我的童年是快乐和我母亲的爱。在我年轻的心,我的母亲是强壮和健康,永远不会生病。她每天都带我去幼儿园和家庭,不管风吹雨打。

但是有一天,我们从幼儿园回家之后,我的母亲走进卧室,呆在床上。我不知道发生了什么事。我坐在她旁边,想哭。我妈妈对我说:“没关系,妈妈只有一个胃痛。一段时间后我都会好的。“虽然妈妈这样说,我发现她的眼睛含着泪水,因为我的疼痛。当时我知道成年人也生病了,哭了。我决定我要照顾我的母亲从那时起。

像许多孩子一样,我有一个快乐的童年的关爱下,我的父母。我妈妈每天都带我去幼儿园和家庭。我认为母亲是如此的友善和健康,永远不会生病。

但是有一天,我的父亲去幼儿园让我回去。我问:“为什么我妈妈不来吗?”“她病了,她住院了。”父亲说。我感到悲伤和害怕。然后我开始哭了起来。“别哭或母亲会担心。你应该是一个很好的孩子。“我似乎理解我妈妈太累了。我下定决心我要照顾我母亲从那时起。

300作文五年级作文篇2

yesterday was sunday, i didn’t go to school, but i was busy.

in the morning, i got up at eight o’clock, then i ate breakfast. after breakfast, i cleaned my room, it was dirty but it is clean now. in the afternoon, i played badminton with my friends. in the evening, my sister and i ate some cookies, ice cream and drank some juice and milk, but i didn’t like chocolate. after finishing my homework, i watched tv and listened to music.

i had a good time last sunday!

what were you doing ?你那时正在做什么?

what were you doing ? a ufo came to that shop. what were you doing when the ufo came here. i was in front of the school library. i want to borrow some books from the school library. when i was walking back to classroom, i saw a ufo. the ufo landed on the street. and an alien got out of the ufo. the alien went to a shop. and it visited the museum of flight . then the alien went back to the ufo and took off.

then the alien went back to the ufo and took off.

300作文五年级作文篇3

a friend is indispensable to life. he will help you when you are in need of help, when you need to understand to understand you; when you need comfort comfort you...

sometimes i think a real friend just have trouble with each other to help each other; when you don't have my stationery to lend you a pen, a piece of paper, read a book with you... , in fact not the case. since the onset of the one thing i didn't know she is my best friend. she long not fat or thin, he is a little tall, she is very cheerful, is a kind of little girl, she is a year to get along with my deskmate -- du xueqing.

remember once, the math teacher sent us a comprehensive mathematics examination paper, paper hair down, i like a hungry wolf was feeding quickly "vies to answer first. a problem suddenly stood in my way, i brood, how also can't think, i think both of us are good friends, she will borrow my notes, i will gently move the bench into her move over there, secretly glanced at, she has to write the answer gonggongzhengzheng papers. and i took one look at the math teacher, she is batch job to us! ha ha, i'm qiao xi. so i used my arm gently touched du xueqing, i wrote a note to her again, but she didn't even look at, it threw the note to me, also ruthlessly stare at me, her own answer.

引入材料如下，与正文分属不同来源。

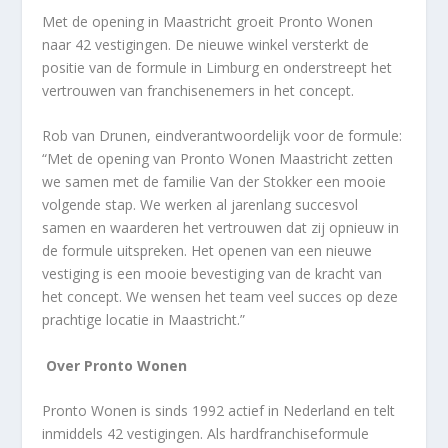
Met de opening in Maastricht groeit Pronto Wonen
naar 42 vestigingen. De nieuwe winkel versterkt de
positie van de formule in Limburg en onderstreept het
vertrouwen van franchisenemers in het concept.
Rob van Drunen, eindverantwoordelijk voor de formule:
“Met de opening van Pronto Wonen Maastricht zetten
we samen met de familie Van der Stokker een mooie
volgende stap. We werken al jarenlang succesvol
samen en waarderen het vertrouwen dat zij opnieuw in
de formule uitspreken. Het openen van een nieuwe
vestiging is een mooie bevestiging van de kracht van
het concept. We wensen het team veel succes op deze
prachtige locatie in Maastricht.”
Over Pronto Wonen
Pronto Wonen is sinds 1992 actief in Nederland en telt
inmiddels 42 vestigingen. Als hardfranchiseformule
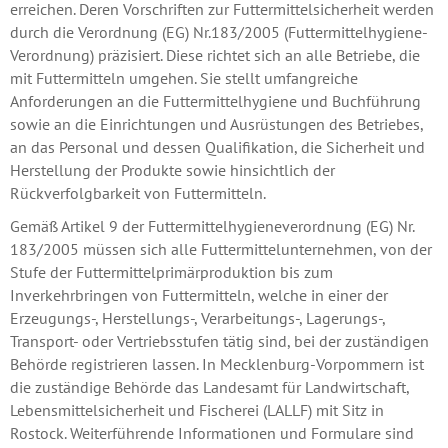
erreichen. Deren Vorschriften zur Futtermittelsicherheit werden
durch die Verordnung (EG) Nr.183/2005 (Futtermittelhygiene-
Verordnung) präzisiert. Diese richtet sich an alle Betriebe, die
mit Futtermitteln umgehen. Sie stellt umfangreiche
Anforderungen an die Futtermittelhygiene und Buchführung
sowie an die Einrichtungen und Ausrüstungen des Betriebes,
an das Personal und dessen Qualifikation, die Sicherheit und
Herstellung der Produkte sowie hinsichtlich der
Rückverfolgbarkeit von Futtermitteln.
Gemäß Artikel 9 der Futtermittelhygieneverordnung (EG) Nr.
183/2005 müssen sich alle Futtermittelunternehmen, von der
Stufe der Futtermittelprimärproduktion bis zum
Inverkehrbringen von Futtermitteln, welche in einer der
Erzeugungs-, Herstellungs-, Verarbeitungs-, Lagerungs-,
Transport- oder Vertriebsstufen tätig sind, bei der zuständigen
Behörde registrieren lassen. In Mecklenburg-Vorpommern ist
die zuständige Behörde das Landesamt für Landwirtschaft,
Lebensmittelsicherheit und Fischerei (LALLF) mit Sitz in
Rostock. Weiterführende Informationen und Formulare sind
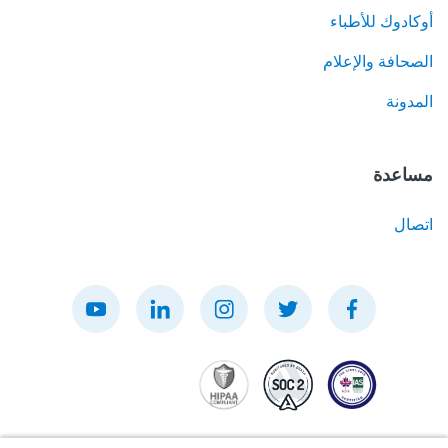
أوكادوك للأطباء
الصحافة والإعلام
المدونة
مساعدة
اتصال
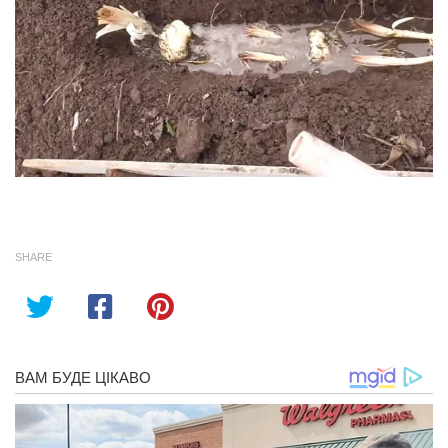
SHARE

i was very angry, also gave her a hard stare, literally write an answer to go on to do some of the questions below.

after school, i strode along, holding her far behind, can sit at the same table trot caught up with me, come to my house for my topic, until i've learned so far.

looking at her hurriedly ran home, i was moved to tears. i know she is my true friend!

朋友是人一生中不可缺少的。他会在你需要帮助的时候帮助你,在你需要理解的时候理解你;在你需要安慰的时候安慰你……

我有时会认为真正的朋友只是在对方有困难的时候互相帮助;在你没带文具时借你一只笔、一张纸、和你同看一本书……,其实不是这样的。自从那一件事发生后我才明白她才是我最好的朋友。她长得不胖不瘦,个子有点高,她很开朗,是个善良的小女孩,她就是和我相处了一年的同桌——杜雪晴。

记得有一次,数学老师给我们发了一张综合性的数学卷子,卷子发下来了,我像饿狼吃食一样快速“抢答”。突然一道题挡住了我的去路,我苦思冥想,怎么也想不出来,我想我们俩是好朋友,她一定会借我抄的,我就轻轻的把凳子往她那边移了移,偷偷的瞥了一眼,她已经把答案工工整整地写出了卷子上。我又看了一眼数学老师,她正在给我们批作业呢!哈哈,我窍喜。于是,我便用胳膊轻轻的碰了碰杜雪晴,我又写了一个纸条给她,她却连看都不看,就把纸条扔给了我,还狠狠地瞪我一眼,捂住她自己的答案。

我很生气,也狠狠瞪了她一眼,随便写了一个答案就接着做下面的一些题了。

放学后,我大步流星地走着,把她远远地甩在后面,可同桌小跑的追上了我,来到我家为我讲题,直到讲到我明白了为止。

看着她急匆匆跑回家的身影,我感动地流下了眼泪。我明白了她才是我真正的朋友!

300作文五年级作文篇4

may day has been finished, the teacher ask me: "such a long holiday, do you have any harvest?" oh, i just think, such a long holiday, what i got? i say i don't know to the teacher, the teacher is very tired, because the teacher asked me a lot of problems i always said i don't know, the teacher thought that i would not like to communicate with her, don't want to say, in fact she was wrong, i really didn't get anything, there is no harvest, at least i think so. the teacher asked me to write a composition, let me write the may day.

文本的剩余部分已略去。